Anyway, I am not too sure whether I eventually succeeded in explaining to my mum what I do for a living, or not, but I can tell you she was right on when she threw back at me a rather short, sharp question that I guess summarises everything and that it certainly puts things into perspective: “Are you happy, son? (Because that’s what really matters at the end of the day, you know)“. 

Whoahhh!! Mums are wonderful, aren’t they? They just know us inside out, and without having to say much, to find out really quick everything they would want to know and in just 4 words she was capable of detailing whether I am on the right track or not, and not just in my professional career, but also on a personal level. The intriguing thing is that I failed to utter some words as a response. Instead, I just got a huge smile coming across my entire face that she received warmly with a nod of approval and That’s all that matters, really, that you are happy with yourself and those around you and that you keep smiling. The world needs that, son“. 

You can see why I am getting goose bumps all over again as I get to write down those few words of wisdom, right? And she didn’t even need to be aware of what the Internet is or have access to it or for me to explain what I do for work. Some things are just so profound, so touching and mind-blowing altogether, yet so simple and uncomplicated that it’s incredibly difficult to not just feel overwhelmed by that feeling of immense gratitude. She has done all right with all of her children all along throughout all of these years. And me being worried all along about not being connected to the Web to be in the know and everything, when all I needed was just right in front of my face! Right there! How could I possibly miss that? 
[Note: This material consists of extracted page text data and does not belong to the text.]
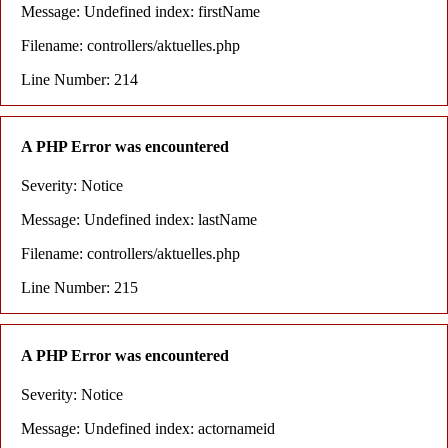
Message: Undefined index: firstName
Filename: controllers/aktuelles.php
Line Number: 214
A PHP Error was encountered
Severity: Notice
Message: Undefined index: lastName
Filename: controllers/aktuelles.php
Line Number: 215
A PHP Error was encountered
Severity: Notice
Message: Undefined index: actornameid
I guess that’s what I meant earlier on in this post when talking about taking that disconnected holiday to visit my family and to pause and reflect on things, the smallest things, you know, the ones which seem to be the ones that keep driving us towards whatever our goals may well have been all along, but that, for whatever the reason, we may have deviated a bit in our directions and / or intent. I suppose that’s, amongst several other zillion things!, what mums are really good at over the course of time when they keep reminding you what you are here for in this world and everything, helping you focus on what you really need to focus on… those around you who you care for and … yourself.
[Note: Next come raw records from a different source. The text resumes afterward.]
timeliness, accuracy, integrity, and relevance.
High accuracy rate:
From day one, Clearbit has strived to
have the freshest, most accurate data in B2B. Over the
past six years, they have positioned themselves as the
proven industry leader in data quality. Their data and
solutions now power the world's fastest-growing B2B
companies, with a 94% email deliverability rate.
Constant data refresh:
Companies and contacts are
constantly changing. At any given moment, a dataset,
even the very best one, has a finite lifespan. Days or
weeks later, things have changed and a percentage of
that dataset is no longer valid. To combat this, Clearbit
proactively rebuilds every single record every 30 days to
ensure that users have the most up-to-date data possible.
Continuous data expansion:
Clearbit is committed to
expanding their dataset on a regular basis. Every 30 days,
In finding time to reflect Ted talks about several common steps that would surely help us all towards becoming happy and successful. To quote them briefly: 

  1. “Goal-Setting
  2. Communities of Interest
  3. Personal Expression
  4. Gratitude
  5. Empathy and Giving Back
  6. Higher Calling”

It is a rather fascinating and inspiring read all along for sure and I highly recommend going through it, specially, if you are still enjoying some time off and could do with some additional hints & tips on what that thinking time could be like. I can tell you, after the 10 days I have spent back home, with my family, in mainland Spain, there are a couple of them that truly resonate with what I have experienced during that time: personal expression, gratitude and empathy and giving back, understanding fully that all of the above will eventually help me figure out the biggie, that is, the higher calling (Whatever that may well be, whenever … time will tell). 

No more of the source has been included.